Write out again the lines from the line with "The quick connect" up to and including the line with "systems come pre-insulated", exactly as they stand below, and skip any picture.

── GIVEN DATA ──

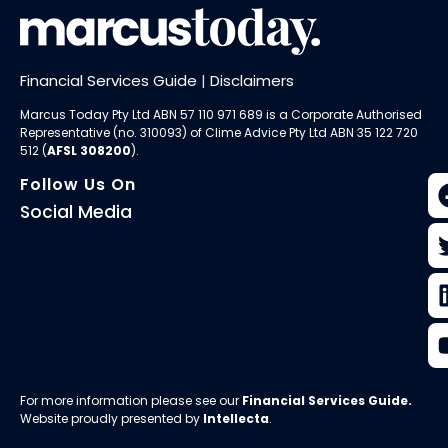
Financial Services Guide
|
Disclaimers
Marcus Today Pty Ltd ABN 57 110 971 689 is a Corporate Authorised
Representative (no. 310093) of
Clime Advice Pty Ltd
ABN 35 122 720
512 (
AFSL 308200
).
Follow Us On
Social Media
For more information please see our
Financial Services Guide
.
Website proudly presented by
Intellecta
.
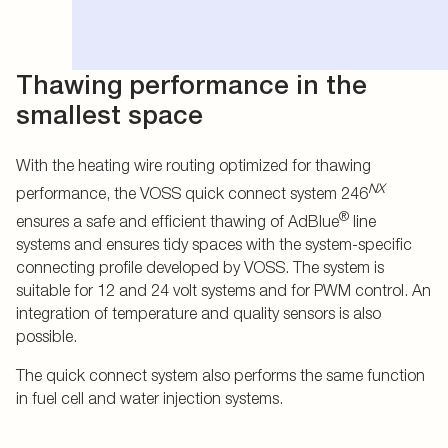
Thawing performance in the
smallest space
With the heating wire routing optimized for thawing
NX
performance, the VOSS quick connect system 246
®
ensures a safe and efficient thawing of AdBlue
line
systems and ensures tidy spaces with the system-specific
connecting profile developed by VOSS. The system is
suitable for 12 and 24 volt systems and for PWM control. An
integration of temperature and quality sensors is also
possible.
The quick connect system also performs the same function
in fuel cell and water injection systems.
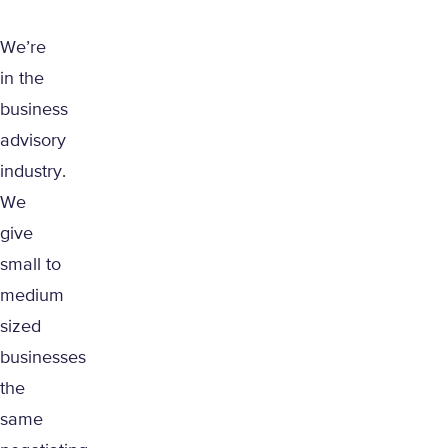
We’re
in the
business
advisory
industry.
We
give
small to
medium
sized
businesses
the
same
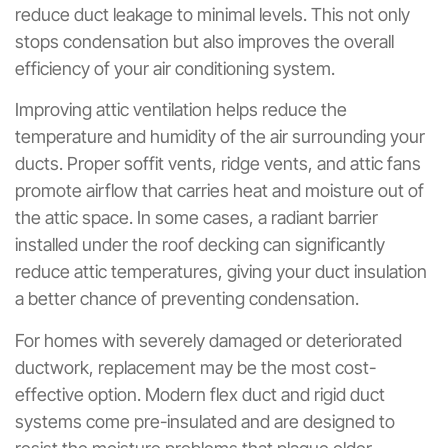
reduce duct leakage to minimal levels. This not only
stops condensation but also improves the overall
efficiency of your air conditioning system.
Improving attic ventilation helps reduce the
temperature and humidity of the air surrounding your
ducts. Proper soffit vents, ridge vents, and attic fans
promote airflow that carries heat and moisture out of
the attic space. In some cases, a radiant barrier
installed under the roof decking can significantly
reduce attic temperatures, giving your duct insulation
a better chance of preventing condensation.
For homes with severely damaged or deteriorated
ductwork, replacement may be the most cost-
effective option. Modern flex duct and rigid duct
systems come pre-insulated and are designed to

───
── GIVEN DATA ──

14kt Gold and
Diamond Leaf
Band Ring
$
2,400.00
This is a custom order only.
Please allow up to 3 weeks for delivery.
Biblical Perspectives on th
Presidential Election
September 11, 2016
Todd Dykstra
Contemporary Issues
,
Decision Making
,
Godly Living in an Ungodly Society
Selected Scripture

───

* RESPONSE TO THE TASK *
The quick connect system also performs the same function
in fuel cell and water injection systems.
We’re
in the
business
advisory
industry.
We
give
small to
medium
sized
businesses
the
same
reduce duct leakage to minimal levels. This not only
stops condensation but also improves the overall
efficiency of your air conditioning system.
Improving attic ventilation helps reduce the
temperature and humidity of the air surrounding your
ducts. Proper soffit vents, ridge vents, and attic fans
promote airflow that carries heat and moisture out of
the attic space. In some cases, a radiant barrier
installed under the roof decking can significantly
reduce attic temperatures, giving your duct insulation
a better chance of preventing condensation.
For homes with severely damaged or deteriorated
ductwork, replacement may be the most cost-
effective option. Modern flex duct and rigid duct
systems come pre-insulated and are designed to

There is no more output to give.